En ese sentido, la Comisión Provincial por la Memoria recordaba también en enero del año pasado que “en un estudio realizado por Amnistía Internacional en 2007, se informa sobre 269 muertes —sólo en EEUU durante un periodo de seis años— ocasionadas por el uso de estas armas. En Canadá este estudio reflejó 15 muertes en 4 años. El Comité contra la Tortura de Naciones Unidas ha señalado que el uso de estas armas ‘provoca un dolor intenso, constituye una forma de tortura y, en algunos casos, puede incluso provocar la muerte’ (CAT, Portugal, pár. 14), razón por la cual solicita al Estado que considere renunciar al uso de las mismas”.

Debates cruzados

La posibilidad del uso de las pistolas Taser en el marco del cuestionado accionar policial, tanto en la ciudad como en la Provincia, pone una señal de alarma y a su vez introduce el debate dentro del Frente de Todos.

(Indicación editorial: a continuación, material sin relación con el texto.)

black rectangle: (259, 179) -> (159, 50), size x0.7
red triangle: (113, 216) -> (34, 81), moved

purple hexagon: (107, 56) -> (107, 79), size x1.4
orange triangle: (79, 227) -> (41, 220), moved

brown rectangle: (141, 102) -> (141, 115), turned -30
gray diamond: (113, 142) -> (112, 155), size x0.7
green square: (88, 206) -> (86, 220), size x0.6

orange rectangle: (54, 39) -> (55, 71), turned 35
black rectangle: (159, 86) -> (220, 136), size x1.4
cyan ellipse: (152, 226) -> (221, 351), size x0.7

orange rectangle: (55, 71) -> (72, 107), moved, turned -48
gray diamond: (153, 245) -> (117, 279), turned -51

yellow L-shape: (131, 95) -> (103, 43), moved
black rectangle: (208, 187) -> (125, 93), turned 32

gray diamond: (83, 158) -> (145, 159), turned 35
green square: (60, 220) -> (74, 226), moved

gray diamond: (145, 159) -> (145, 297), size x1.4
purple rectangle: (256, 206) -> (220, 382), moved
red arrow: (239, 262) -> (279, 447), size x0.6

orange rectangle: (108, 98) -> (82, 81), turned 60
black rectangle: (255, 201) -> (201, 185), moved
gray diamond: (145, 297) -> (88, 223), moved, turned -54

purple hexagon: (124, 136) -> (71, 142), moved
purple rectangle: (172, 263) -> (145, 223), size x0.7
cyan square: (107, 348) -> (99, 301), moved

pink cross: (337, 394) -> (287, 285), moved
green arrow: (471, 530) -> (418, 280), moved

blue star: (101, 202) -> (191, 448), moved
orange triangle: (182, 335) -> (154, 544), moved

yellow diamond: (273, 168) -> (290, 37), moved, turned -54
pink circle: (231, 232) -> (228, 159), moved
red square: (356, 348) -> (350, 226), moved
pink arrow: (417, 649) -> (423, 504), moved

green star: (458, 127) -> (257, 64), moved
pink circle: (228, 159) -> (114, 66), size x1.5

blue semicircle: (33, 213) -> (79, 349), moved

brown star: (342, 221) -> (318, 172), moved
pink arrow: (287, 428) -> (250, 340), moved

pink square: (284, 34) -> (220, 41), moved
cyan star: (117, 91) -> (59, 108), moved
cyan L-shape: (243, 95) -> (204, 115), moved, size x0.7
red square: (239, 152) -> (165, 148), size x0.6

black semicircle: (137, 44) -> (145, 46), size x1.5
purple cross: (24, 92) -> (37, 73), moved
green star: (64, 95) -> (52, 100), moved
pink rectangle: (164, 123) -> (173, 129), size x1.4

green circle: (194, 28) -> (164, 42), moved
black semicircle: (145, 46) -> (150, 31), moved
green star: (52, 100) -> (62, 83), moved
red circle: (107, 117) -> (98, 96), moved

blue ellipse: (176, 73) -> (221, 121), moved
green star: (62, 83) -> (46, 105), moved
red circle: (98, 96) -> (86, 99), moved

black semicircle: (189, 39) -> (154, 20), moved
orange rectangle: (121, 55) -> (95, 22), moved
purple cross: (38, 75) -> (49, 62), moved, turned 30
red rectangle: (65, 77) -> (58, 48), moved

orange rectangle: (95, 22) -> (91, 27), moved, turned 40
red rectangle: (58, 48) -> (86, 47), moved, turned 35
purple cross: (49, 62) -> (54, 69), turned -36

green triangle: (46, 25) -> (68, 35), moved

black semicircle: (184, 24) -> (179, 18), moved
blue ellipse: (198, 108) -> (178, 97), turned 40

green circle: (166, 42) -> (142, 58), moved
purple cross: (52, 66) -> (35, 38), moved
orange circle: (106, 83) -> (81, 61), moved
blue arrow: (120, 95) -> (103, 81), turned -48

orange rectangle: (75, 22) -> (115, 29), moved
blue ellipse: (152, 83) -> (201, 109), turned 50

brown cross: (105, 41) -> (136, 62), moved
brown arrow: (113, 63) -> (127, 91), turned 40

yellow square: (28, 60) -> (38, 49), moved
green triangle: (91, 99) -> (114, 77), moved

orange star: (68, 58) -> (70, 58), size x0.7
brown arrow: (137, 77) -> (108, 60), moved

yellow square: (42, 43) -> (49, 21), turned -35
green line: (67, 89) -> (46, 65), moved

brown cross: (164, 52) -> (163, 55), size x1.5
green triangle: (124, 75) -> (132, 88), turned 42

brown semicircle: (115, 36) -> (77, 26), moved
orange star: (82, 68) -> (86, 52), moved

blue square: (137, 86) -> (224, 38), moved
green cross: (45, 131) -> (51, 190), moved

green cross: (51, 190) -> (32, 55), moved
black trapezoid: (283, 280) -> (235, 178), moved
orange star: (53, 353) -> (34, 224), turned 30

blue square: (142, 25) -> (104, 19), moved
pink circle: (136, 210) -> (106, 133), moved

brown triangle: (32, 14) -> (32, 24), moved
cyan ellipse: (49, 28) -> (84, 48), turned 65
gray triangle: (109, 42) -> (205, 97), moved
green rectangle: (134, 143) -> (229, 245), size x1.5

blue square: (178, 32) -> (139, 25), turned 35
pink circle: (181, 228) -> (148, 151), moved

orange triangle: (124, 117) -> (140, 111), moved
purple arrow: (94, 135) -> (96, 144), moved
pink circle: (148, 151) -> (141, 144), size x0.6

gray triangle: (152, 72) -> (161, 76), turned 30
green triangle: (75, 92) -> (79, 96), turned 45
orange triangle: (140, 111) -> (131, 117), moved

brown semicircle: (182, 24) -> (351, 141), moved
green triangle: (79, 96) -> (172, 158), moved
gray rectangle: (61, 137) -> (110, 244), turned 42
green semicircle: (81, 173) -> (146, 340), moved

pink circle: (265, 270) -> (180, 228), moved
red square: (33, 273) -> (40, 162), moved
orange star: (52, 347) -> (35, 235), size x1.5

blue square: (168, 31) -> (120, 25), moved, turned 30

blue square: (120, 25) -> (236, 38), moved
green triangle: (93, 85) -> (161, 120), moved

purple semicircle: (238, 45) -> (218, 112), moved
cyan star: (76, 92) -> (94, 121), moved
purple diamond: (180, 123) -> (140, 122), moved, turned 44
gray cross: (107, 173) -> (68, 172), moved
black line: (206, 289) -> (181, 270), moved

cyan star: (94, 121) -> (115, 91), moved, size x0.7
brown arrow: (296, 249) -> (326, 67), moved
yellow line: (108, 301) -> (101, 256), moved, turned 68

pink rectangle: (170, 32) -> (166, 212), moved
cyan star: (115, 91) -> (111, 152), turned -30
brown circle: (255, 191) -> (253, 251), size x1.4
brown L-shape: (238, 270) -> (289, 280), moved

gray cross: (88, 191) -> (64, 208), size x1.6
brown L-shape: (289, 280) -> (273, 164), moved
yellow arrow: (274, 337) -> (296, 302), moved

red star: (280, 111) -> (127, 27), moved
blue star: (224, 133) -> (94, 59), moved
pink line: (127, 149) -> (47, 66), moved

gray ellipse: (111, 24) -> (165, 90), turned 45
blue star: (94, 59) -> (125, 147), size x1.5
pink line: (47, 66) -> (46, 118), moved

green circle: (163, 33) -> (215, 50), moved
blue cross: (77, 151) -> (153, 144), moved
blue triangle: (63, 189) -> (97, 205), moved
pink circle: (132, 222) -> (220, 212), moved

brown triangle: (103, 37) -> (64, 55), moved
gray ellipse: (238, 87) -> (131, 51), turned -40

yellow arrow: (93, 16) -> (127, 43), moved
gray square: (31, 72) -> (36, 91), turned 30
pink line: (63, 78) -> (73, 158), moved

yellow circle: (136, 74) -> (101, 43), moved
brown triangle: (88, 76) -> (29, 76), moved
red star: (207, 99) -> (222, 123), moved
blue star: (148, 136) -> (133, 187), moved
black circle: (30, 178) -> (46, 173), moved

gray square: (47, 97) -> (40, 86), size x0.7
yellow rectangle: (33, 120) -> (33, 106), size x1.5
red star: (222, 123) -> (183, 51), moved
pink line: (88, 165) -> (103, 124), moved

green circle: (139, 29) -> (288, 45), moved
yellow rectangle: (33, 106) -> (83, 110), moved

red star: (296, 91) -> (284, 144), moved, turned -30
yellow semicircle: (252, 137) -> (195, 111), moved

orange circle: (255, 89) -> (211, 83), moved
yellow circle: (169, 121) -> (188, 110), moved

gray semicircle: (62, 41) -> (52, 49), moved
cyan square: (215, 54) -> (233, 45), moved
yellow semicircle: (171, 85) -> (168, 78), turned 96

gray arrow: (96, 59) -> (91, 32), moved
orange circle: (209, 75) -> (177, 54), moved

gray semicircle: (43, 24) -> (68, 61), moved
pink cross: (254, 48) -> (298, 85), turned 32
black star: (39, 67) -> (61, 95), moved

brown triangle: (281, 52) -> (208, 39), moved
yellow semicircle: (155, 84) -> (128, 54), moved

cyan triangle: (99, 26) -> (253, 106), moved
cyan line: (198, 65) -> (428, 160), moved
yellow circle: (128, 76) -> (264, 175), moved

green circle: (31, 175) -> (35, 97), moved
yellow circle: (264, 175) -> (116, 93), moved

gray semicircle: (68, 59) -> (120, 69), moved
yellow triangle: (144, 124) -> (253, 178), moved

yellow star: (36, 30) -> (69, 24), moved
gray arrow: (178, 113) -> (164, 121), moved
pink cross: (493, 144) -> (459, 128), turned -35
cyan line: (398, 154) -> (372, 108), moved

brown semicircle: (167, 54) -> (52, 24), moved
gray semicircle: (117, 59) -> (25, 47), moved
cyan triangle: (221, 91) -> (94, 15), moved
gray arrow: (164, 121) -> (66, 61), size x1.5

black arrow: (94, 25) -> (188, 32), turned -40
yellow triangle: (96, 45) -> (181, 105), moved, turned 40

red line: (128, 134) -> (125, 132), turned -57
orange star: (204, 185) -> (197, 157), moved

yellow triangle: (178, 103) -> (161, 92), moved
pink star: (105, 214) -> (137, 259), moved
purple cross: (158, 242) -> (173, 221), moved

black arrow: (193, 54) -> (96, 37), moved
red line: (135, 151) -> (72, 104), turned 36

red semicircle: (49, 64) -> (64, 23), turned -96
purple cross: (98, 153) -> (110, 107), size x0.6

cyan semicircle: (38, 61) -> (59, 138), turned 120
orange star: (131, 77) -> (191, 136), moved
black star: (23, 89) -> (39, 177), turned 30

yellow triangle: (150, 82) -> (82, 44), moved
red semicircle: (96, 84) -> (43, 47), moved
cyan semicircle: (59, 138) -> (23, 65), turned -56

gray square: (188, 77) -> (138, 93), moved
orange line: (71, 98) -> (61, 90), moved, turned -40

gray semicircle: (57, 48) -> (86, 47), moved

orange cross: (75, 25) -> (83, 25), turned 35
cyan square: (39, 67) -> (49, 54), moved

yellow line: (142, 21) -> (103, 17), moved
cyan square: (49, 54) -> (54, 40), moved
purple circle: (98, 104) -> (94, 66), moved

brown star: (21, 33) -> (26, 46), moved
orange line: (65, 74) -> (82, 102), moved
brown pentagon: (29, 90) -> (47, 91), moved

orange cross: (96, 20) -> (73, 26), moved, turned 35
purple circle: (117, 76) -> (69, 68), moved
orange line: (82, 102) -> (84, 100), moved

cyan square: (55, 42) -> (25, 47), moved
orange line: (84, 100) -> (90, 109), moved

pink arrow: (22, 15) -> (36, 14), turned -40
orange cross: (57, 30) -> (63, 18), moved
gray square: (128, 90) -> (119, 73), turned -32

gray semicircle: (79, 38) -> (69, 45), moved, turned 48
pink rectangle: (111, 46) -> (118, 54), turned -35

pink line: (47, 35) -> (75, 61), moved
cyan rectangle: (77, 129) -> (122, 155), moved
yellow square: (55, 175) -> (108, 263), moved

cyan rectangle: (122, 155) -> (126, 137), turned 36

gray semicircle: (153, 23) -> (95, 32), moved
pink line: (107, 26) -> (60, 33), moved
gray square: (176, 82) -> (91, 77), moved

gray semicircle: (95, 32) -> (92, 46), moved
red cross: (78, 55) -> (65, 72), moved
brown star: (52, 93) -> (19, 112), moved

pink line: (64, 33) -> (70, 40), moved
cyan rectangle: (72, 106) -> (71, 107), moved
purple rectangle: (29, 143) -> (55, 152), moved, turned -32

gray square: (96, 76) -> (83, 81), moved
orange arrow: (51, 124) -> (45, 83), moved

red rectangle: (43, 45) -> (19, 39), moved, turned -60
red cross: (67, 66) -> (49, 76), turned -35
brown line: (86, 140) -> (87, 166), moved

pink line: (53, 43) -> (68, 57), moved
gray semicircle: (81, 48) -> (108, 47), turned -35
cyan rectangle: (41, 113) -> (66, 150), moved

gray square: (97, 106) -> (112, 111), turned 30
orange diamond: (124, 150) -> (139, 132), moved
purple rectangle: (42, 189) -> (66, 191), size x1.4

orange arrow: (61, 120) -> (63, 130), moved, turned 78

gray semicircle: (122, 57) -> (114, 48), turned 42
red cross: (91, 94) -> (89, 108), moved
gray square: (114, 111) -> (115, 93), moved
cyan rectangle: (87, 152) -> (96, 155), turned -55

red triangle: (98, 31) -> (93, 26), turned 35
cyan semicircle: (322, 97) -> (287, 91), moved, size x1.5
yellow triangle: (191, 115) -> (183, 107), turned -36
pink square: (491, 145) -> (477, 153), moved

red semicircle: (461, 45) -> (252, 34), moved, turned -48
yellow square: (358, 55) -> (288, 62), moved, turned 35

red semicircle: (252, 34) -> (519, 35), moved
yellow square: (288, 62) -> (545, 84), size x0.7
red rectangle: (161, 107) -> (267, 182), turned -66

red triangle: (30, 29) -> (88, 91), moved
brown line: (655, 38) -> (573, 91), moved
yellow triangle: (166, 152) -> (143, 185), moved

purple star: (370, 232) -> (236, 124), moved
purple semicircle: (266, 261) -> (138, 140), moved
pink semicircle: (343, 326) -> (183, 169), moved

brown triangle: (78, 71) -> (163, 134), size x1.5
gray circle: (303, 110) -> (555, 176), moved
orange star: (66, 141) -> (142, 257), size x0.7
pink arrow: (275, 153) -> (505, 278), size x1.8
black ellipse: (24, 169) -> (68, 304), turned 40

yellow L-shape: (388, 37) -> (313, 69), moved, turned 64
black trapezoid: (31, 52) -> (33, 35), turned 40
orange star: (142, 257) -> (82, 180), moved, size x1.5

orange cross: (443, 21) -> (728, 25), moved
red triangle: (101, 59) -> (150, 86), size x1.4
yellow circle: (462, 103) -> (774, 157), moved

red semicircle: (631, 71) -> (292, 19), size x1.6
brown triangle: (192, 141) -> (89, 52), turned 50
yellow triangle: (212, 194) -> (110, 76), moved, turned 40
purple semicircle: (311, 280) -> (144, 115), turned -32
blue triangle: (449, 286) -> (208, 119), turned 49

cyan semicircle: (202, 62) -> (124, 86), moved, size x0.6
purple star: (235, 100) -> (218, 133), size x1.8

Mientras Berni y Massa se muestran a favor de forma vehemente, la ministra de Seguridad de la Nación Sabina Frederic si bien las aprobó, lo hizo sólo para ser usadas en cuerpos de elite de las fuerzas de seguridad, y asume que estas armas son “menos letales”, es decir descarta su “no letalidad”. Sin embargo, dentro de la Cámara de Diputados bonaerense los sectores más progresistas del peronismo habían presentado un proyecto para directamente prohibir el uso de las mismas y por estos días estarían analizando volver a la carga con el mismo.

La discusión dentro del Concejo Deliberante platense pondrá nuevamente en una posición incómoda al bloque del Frente de Todos, donde tendrán que posicionarse en torno al proyecto de Cayón, teniendo en cuenta las divergencias de opiniones dentro de su propio espacio sobre el uso de este armamento.

El debate se cruzará con otras discusiones que viene atravesando el cuerpo deliberativo local –fundamentalmente relacionadas a la gestión sanitaria de la pandemia y la crisis económica que atraviesa la ciudad– y que elevaron el termómetro en la última sesión donde el peronismo directamente resolvió dejar sus sillas vacías y denunciar “parálisis institucional”.